A child’s legs twitch, wired with the day’s last synaptic flickers.
Her body kicks and rolls into the C of sleep’s inevitable curve.
Beneath a newly named Pluto she sleeps—no longer a planet,
now simply a sphere, a smear on the galaxy’s conscience.
A mother kneels into the lamp light of the day’s last ablutions.
How will her missing hand groom the head?
She rubs her cracked heels with coarse salt and wheat chaff.
How will the linens trample themselves clean?
Daughter, your mother’s prayer teeth would sharpen
and shred your opaque sack of sleep.
She would chew you into her cow-belly vault, break you
into one of the earth’s invisible compounds with her rumen
if she could live to see what you will survive.
Listen:
Mia Leonin is the author of two books of poetry, Braid and Unraveling the Bed, both published by Anhinga Press, and the memoir Havana and Other Missing Fathers (University of Arizona Press).
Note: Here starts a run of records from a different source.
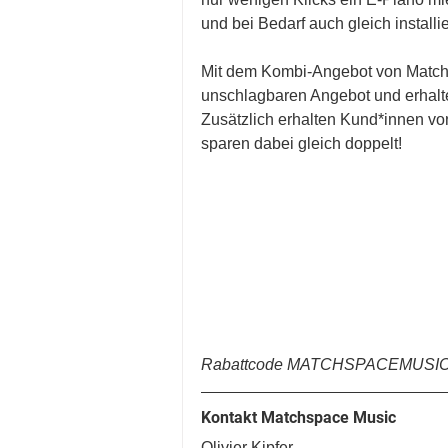
und bei Bedarf auch gleich installier
Mit dem Kombi-Angebot von Matchs
unschlagbaren Angebot und erhalt
Zusätzlich erhalten Kund*innen vo
sparen dabei gleich doppelt!
Rabattcode MATCHSPACEMUSIC kop
Kontakt Matchspace Music
Olivier Kipfer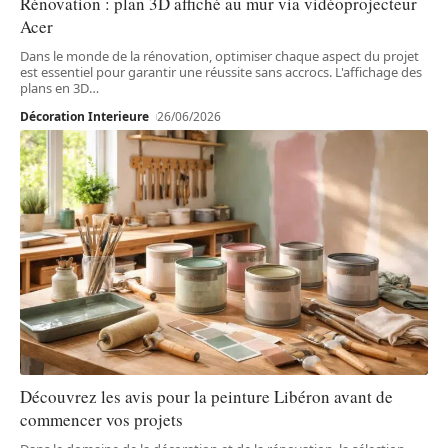
Rénovation : plan 3D affiché au mur via vidéoprojecteur
Acer
Dans le monde de la rénovation, optimiser chaque aspect du projet
est essentiel pour garantir une réussite sans accrocs. L'affichage des
plans en 3D
…
Décoration Interieure
26/06/2026
Découvrez les avis pour la peinture Libéron avant de
commencer vos projets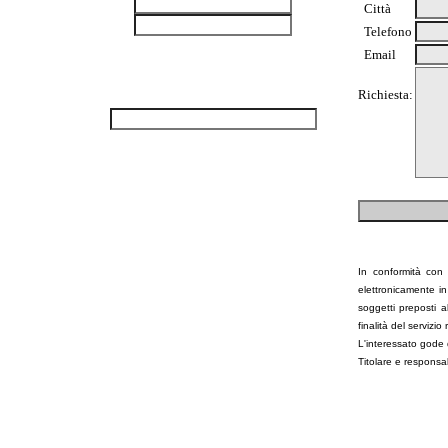
User
Città
Pass
Telefono
Email
Richiesta:
In conformità con l
elettronicamente in
soggetti preposti a
finalità del servizio 
L'interessato gode de
Titolare e responsab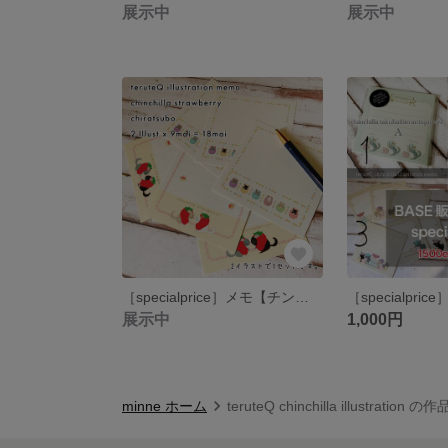
展示中
展示中
［specialprice］メモ【チンチラストロベリーとチラツボ】チンチラ／チラツボ／いちご
展示中
1,000円
minne ホーム
teruteQ chinchilla illustration 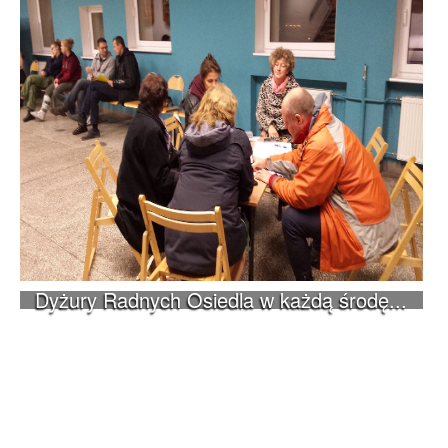
Dyżury Radnych Osiedla w każdą środę...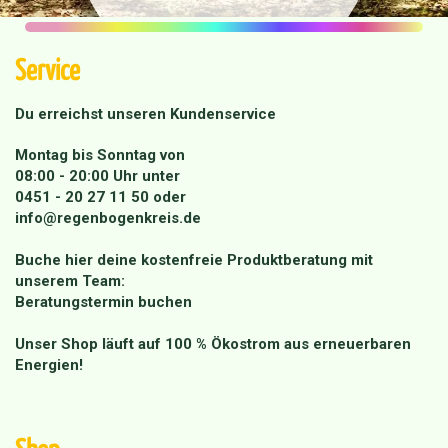
Service
Du erreichst unseren Kundenservice
Montag bis Sonntag von
08:00 - 20:00 Uhr unter
0451 - 20 27 11 50
oder
info@regenbogenkreis.de
Buche hier deine kostenfreie Produktberatung mit
unserem Team:
Beratungstermin buchen
Unser Shop läuft auf 100 % Ökostrom aus erneuerbaren
Energien!
Shop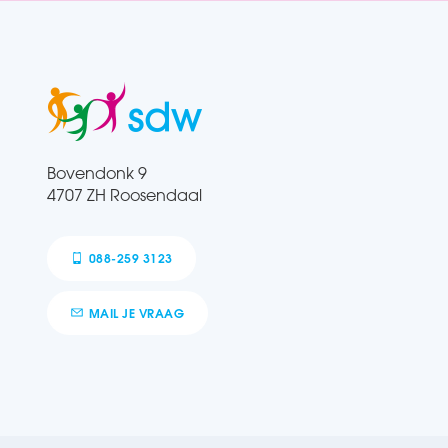
Bovendonk 9
4707 ZH Roosendaal
088-259 3123
MAIL JE VRAAG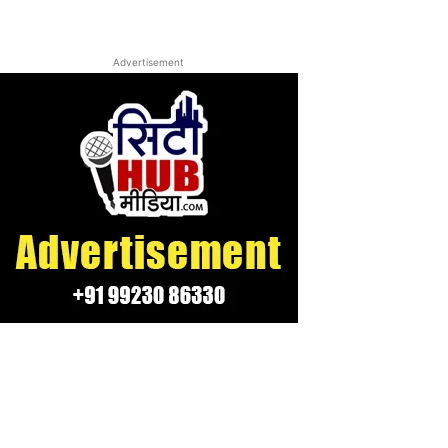
Advertisement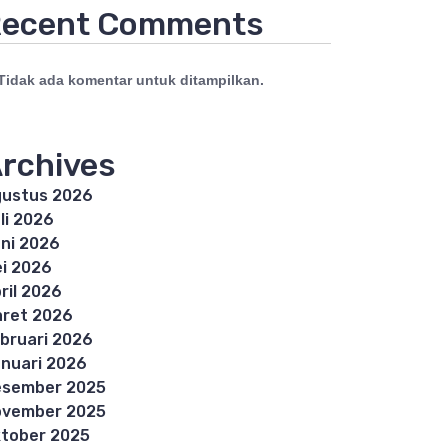
ecent Comments
Tidak ada komentar untuk ditampilkan.
rchives
ustus 2026
li 2026
ni 2026
i 2026
ril 2026
ret 2026
bruari 2026
nuari 2026
esember 2025
ovember 2025
tober 2025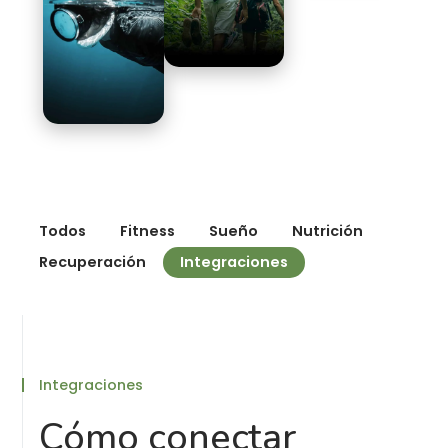
Todos
Fitness
Sueño
Nutrición
Recuperación
Integraciones
Integraciones
Cómo conectar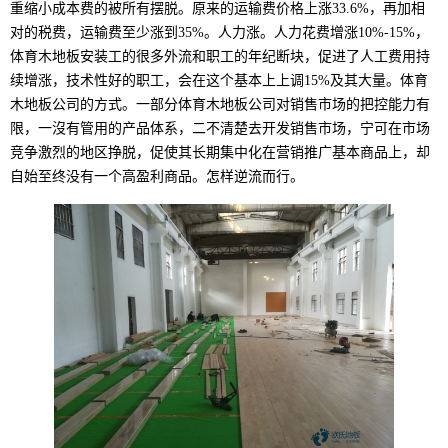
重缩小成本费的被所有摆脱。原来的运输费价格上涨33.6%，再加相
对的税费，运输费至少涨到35%。人力涨。人力花费增涨10%-15%，
体育木地板安装工的很多外流和职工的年纪断块，促进了人工费用持
续增涨，技术性好的职工，会在这个基本上上调15%及其大量。体育
木地板公司的方式。一部分体育木地板公司对销售市场的把控能力有
限，一沒有管用的产品体系，二不清楚去开发销售市场，宁可在市场
竞争激烈的地区挣脱，促使其长期集中化在营销推广基本商品上，却
自始至终没有一个高盈利商品。怎样逆流而行。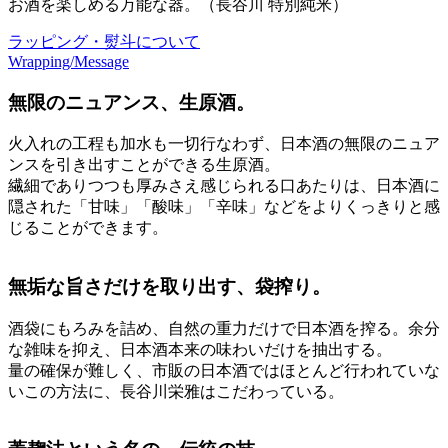
お酒を楽しめる万能な器。（長谷川 特別純米）
ラッピング・熨斗について
Wrapping/Message
無限のニュアンス、生原酒。
火入れの工程も加水も一切行なわず、日本酒の無限のニュア
ンスを引き出すことができる生原酒。
繊細でありつつも厚みさえ感じられる口あたりは、日本酒に
隠された「甘味」「酸味」「辛味」などをよりくっきりと感
じることができます。
無垢な旨さだけを取り出す、袋搾り。
酒袋にもろみを詰め、自然の重力だけで日本酒を搾る。余分
な雑味を抑え、日本酒本来の味わいだけを抽出する。
量の確保が難しく、市販の日本酒ではほとんど行われていな
いこの方法に、長谷川栄雅はこだわっている。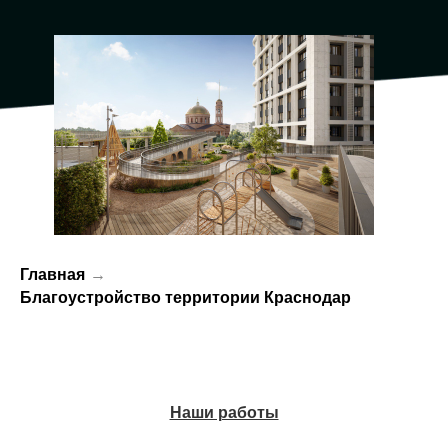
Главная
→
Благоустройство территории Краснодар
Наши работы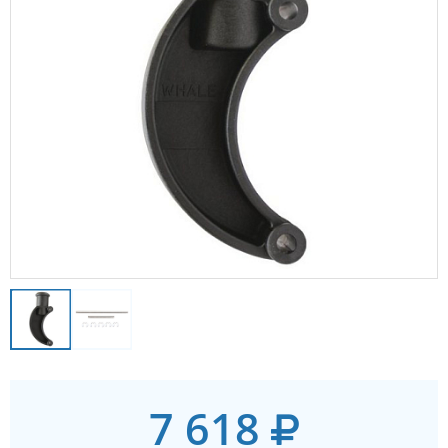
7 618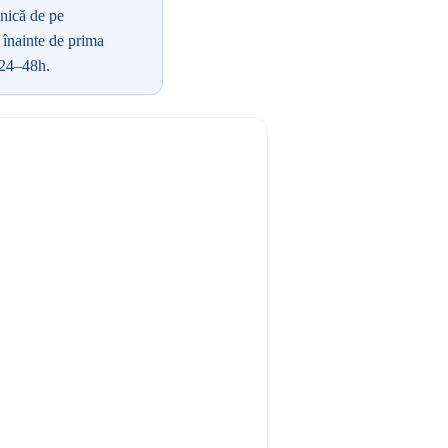
onică de pe
i înainte de prima
 24–48h.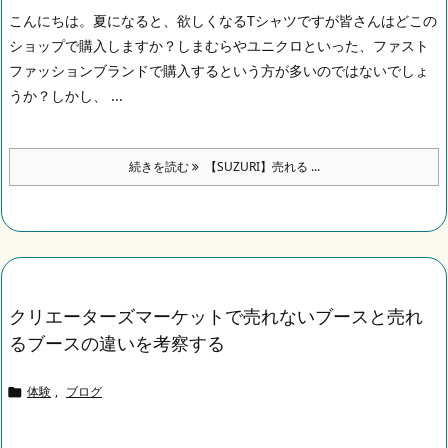
こんにちは。
夏になると、欲しくなるTシャツですが皆さんはどこの
ショップで購入しますか？
しまむらやユニクロといった、ファスト
ファッションブランドで購入するという方が多いのではないでしょ
うか？
しかし、 ...
続きを読む
【SUZURI】売れる ...
クリエーターズマーケットで売れないブースと売れ
るブースの違いを考察する
体験
,
ブログ
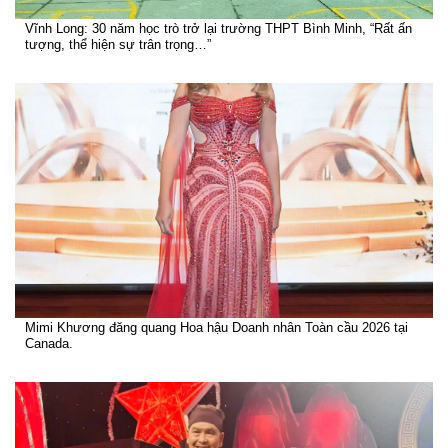
Vĩnh Long: 30 năm học trò trở lại trường THPT Bình Minh, “Rất ấn
tượng, thể hiện sự trân trọng…”
Mimi Khương đăng quang Hoa hậu Doanh nhân Toàn cầu 2026 tại
Canada.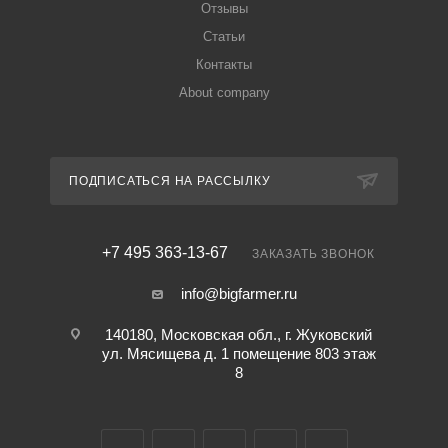
Отзывы
Статьи
Контакты
About company
ПОДПИСАТЬСЯ НА РАССЫЛКУ
+7 495 363-13-67
ЗАКАЗАТЬ ЗВОНОК
info@bigfarmer.ru
140180, Московская обл., г. Жуковский
ул. Мясищева д. 1 помещение 803 этаж
8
Her poetry has been published in New Letters, Prairie Schooner, Alaska Quarterly Review, Indiana Review, River Styx, and others. She lives in Miami, Florida, and teaches creative writing at the University of Miami.
Feature image by Ghada Amer. Definition of The Word Love in Arabic, Acrylic, embroidery and gel medium on cotton. Courtesy Cheim & Read, New York
Click on the image to enlarge.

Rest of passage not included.